**What is needed:**
The response should contain only those lines of the entries below that include the string "some".

(Extracted records)
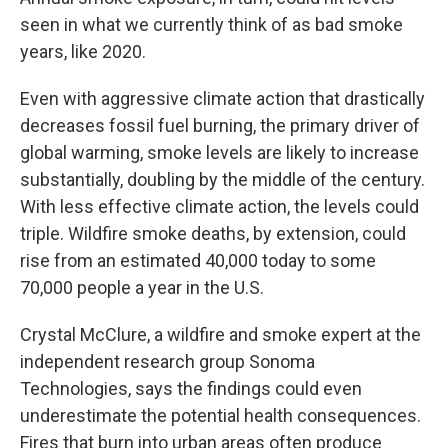
seen in what we currently think of as bad smoke
years, like 2020.
Even with aggressive climate action that drastically
decreases fossil fuel burning, the primary driver of
global warming, smoke levels are likely to increase
substantially, doubling by the middle of the century.
With less effective climate action, the levels could
triple. Wildfire smoke deaths, by extension, could
rise from an estimated 40,000 today to some
70,000 people a year in the U.S.
Crystal McClure, a wildfire and smoke expert at the
independent research group Sonoma
Technologies, says the findings could even
underestimate the potential health consequences.
Fires that burn into urban areas often produce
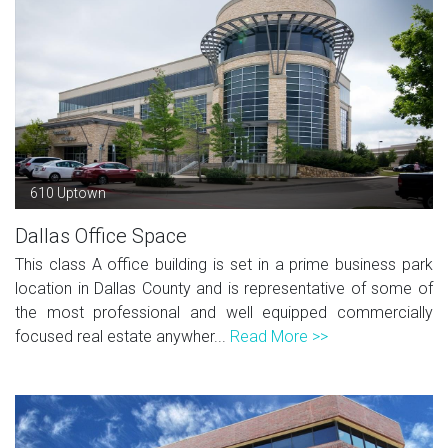
610 Uptown
Dallas Office Space
This class A office building is set in a prime business park
location in Dallas County and is representative of some of
the most professional and well equipped commercially
focused real estate anywher...
Read More >>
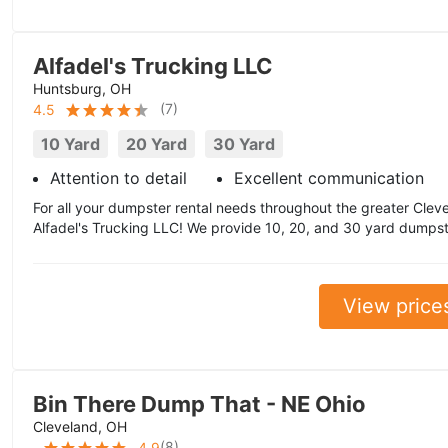
Alfadel's Trucking LLC
Huntsburg, OH
(
7
)
4.5
10 Yard
20 Yard
30 Yard
Attention to detail
Excellent communication
For all your dumpster rental needs throughout the greater Cleve
Alfadel's Trucking LLC! We provide 10, 20, and 30 yard dumpste
View price
Bin There Dump That - NE Ohio
Cleveland, OH
(
8
)
4.9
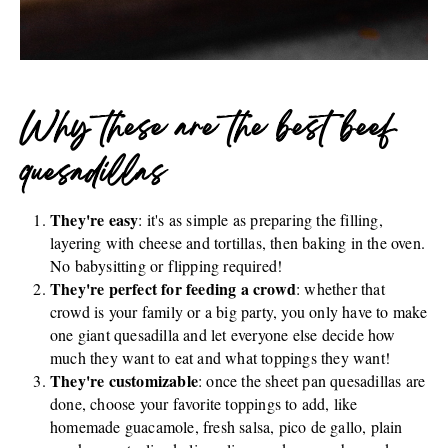
Why these are the best beef
quesadillas
They're easy
: it's as simple as preparing the filling,
layering with cheese and tortillas, then baking in the oven.
No babysitting or flipping required!
They're perfect for feeding a crowd
: whether that
crowd is your family or a big party, you only have to make
one giant quesadilla and let everyone else decide how
much they want to eat and what toppings they want!
They're customizable
: once the sheet pan quesadillas are
done, choose your favorite toppings to add, like
homemade guacamole, fresh salsa, pico de gallo, plain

**Answer box:**
rise from an estimated 40,000 today to some
location in Dallas County and is representative of some of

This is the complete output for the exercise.